Start of Source information

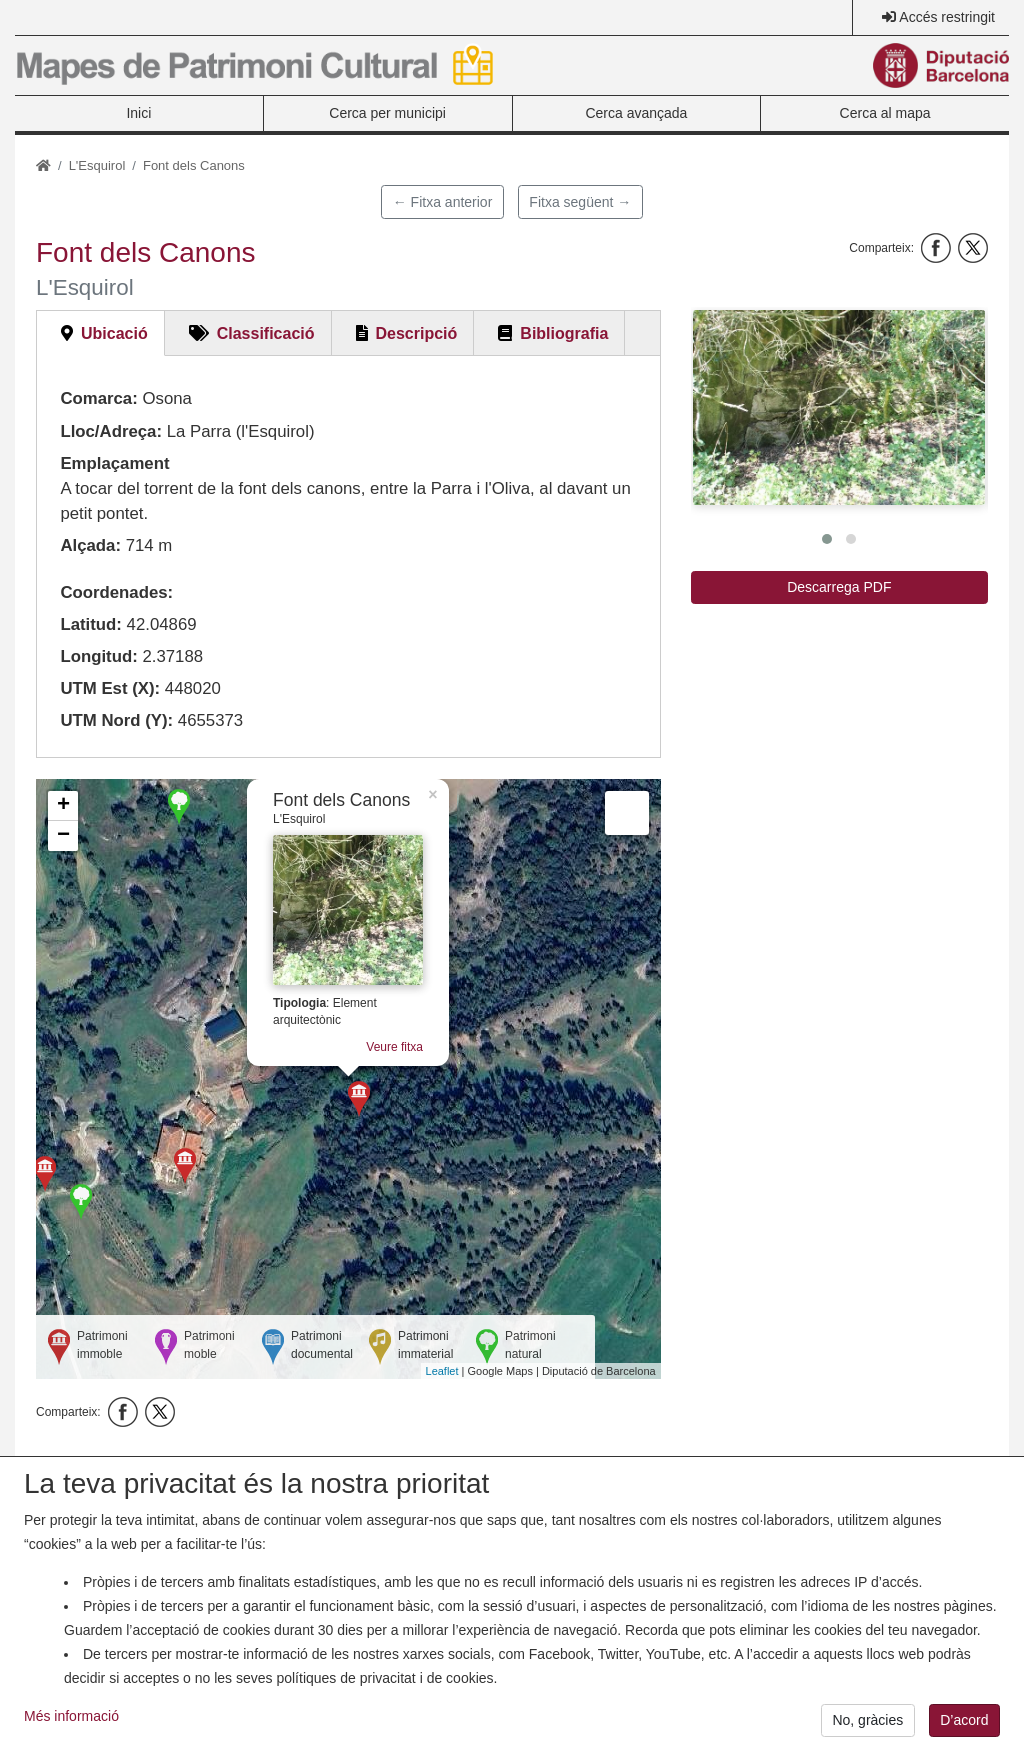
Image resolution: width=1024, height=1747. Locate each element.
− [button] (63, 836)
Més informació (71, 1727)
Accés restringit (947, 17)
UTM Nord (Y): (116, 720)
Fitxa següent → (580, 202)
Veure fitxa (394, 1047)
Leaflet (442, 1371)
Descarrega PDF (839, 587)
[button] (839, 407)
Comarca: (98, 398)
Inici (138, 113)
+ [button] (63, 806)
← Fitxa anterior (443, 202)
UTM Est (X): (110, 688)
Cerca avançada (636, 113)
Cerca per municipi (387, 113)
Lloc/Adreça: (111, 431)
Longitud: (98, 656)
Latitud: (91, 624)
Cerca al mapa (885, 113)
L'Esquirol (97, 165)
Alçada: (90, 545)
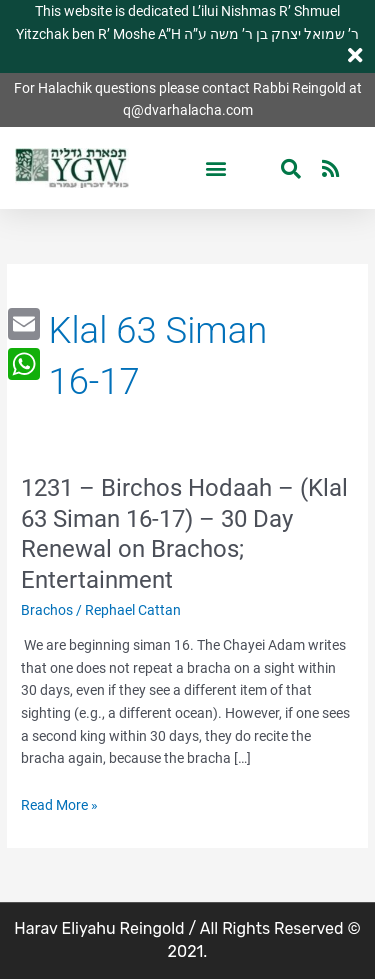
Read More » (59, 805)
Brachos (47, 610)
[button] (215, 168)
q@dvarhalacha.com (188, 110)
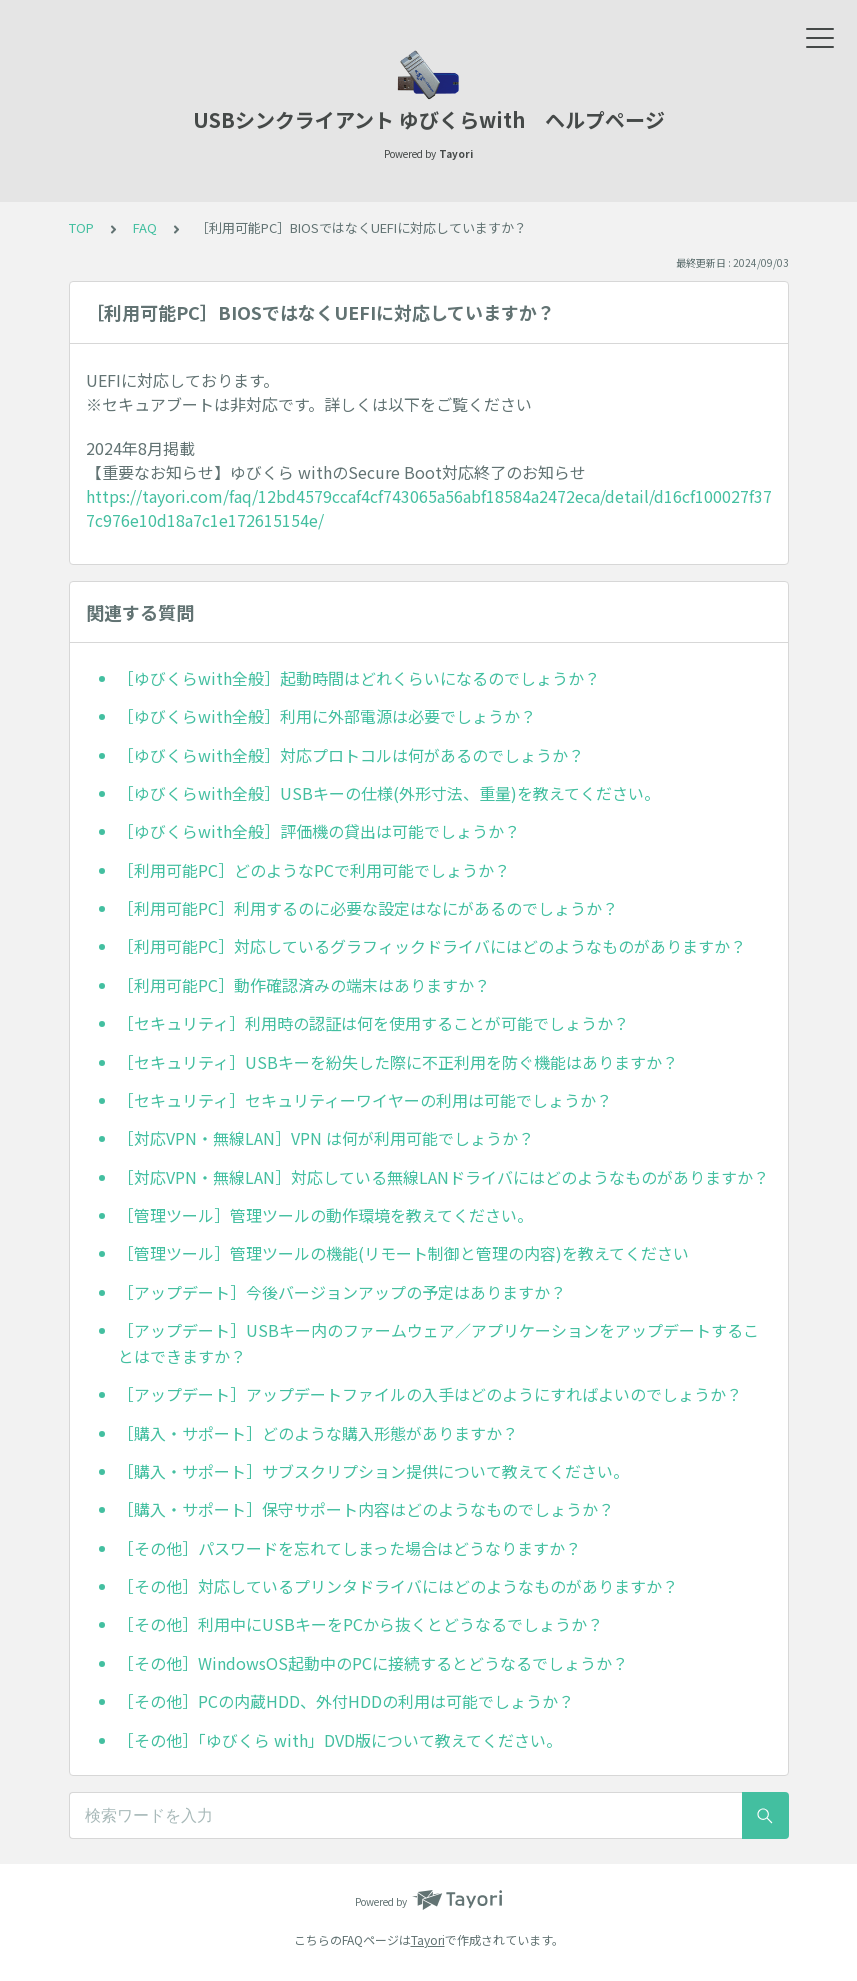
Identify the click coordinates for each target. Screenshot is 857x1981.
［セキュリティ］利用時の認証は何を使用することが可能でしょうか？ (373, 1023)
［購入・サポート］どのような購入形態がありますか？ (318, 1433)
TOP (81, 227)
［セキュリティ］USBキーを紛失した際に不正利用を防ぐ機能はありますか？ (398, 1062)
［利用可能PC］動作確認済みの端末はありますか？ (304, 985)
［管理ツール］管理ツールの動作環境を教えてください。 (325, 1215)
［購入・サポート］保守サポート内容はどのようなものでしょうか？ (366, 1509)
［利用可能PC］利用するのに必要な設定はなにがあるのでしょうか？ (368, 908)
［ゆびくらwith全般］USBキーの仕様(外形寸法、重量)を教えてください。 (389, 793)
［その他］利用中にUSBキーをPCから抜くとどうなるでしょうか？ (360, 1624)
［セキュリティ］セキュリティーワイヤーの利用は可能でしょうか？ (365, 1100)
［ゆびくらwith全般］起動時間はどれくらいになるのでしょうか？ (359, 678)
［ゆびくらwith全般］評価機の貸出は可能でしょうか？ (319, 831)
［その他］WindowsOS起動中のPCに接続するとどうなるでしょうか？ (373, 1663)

End of Source information
Start of Source information

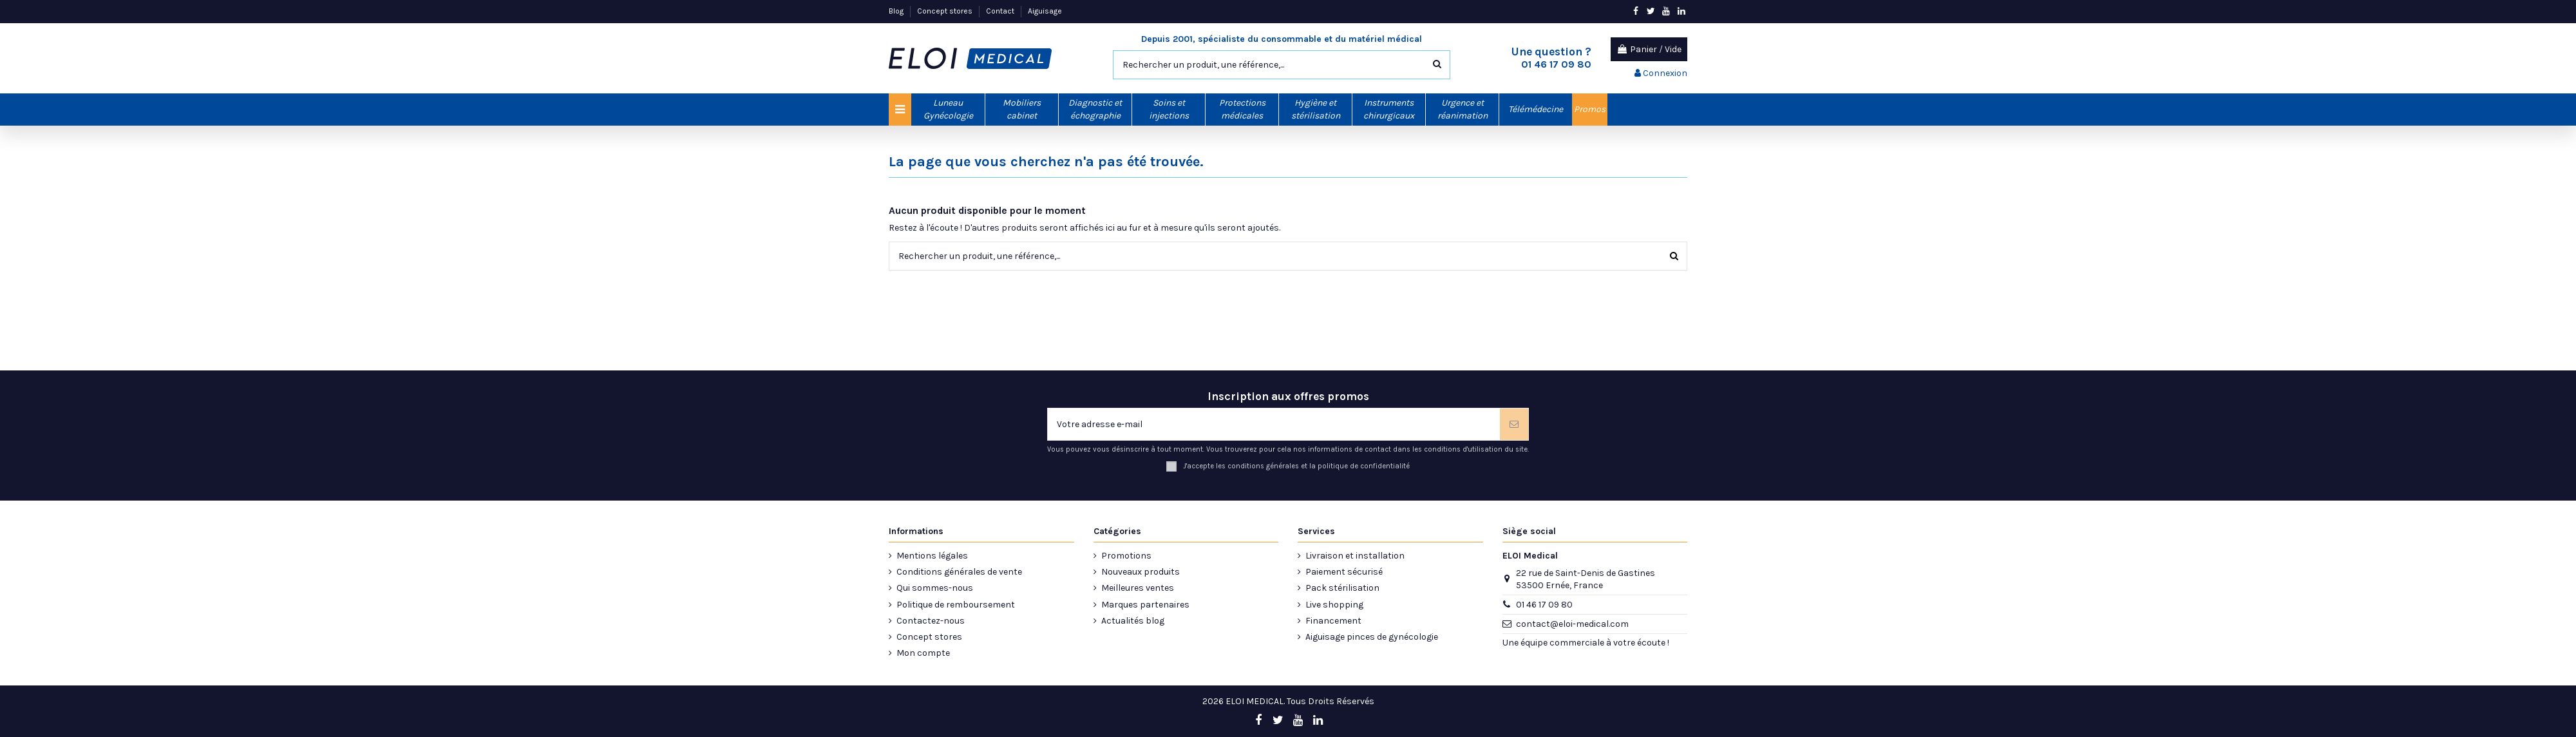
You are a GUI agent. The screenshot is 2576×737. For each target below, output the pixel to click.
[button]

End of Source information
Start of Source information

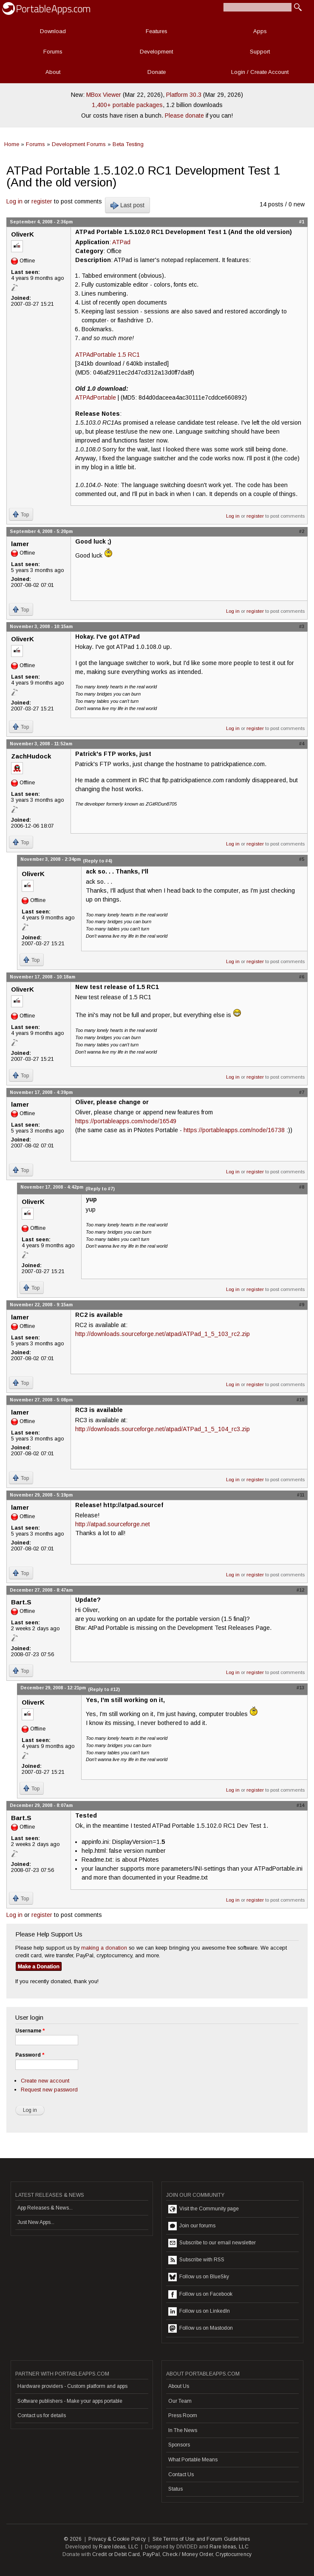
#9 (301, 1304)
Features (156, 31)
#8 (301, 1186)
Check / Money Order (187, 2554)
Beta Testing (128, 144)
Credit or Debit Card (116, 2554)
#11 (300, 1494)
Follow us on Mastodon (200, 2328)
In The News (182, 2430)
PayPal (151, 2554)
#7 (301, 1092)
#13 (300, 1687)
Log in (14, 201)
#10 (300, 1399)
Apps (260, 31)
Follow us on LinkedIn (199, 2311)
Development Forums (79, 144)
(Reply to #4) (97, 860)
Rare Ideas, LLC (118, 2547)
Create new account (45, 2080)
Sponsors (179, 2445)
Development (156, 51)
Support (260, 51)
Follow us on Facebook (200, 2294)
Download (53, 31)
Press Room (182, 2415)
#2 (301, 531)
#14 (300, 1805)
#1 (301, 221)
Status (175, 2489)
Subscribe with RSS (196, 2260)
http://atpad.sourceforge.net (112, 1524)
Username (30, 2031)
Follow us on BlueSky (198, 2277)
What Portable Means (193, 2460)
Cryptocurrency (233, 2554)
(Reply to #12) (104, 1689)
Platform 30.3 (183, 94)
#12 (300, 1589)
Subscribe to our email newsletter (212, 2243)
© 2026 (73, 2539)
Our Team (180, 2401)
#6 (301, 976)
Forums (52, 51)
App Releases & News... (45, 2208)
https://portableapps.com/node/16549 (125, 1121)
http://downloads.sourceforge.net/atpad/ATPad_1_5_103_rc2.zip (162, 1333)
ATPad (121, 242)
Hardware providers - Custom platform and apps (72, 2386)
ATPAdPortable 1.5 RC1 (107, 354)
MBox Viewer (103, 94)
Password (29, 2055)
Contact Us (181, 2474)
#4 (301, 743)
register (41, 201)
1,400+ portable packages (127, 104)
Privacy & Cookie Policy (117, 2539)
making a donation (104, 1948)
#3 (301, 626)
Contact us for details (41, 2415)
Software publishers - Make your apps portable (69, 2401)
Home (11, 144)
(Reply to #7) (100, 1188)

End of Source information

Work task ▸
Going through the material above, tally each line holding the word "ゆびくらwith全般", then give the total and nothing else.

Answer space ▸
3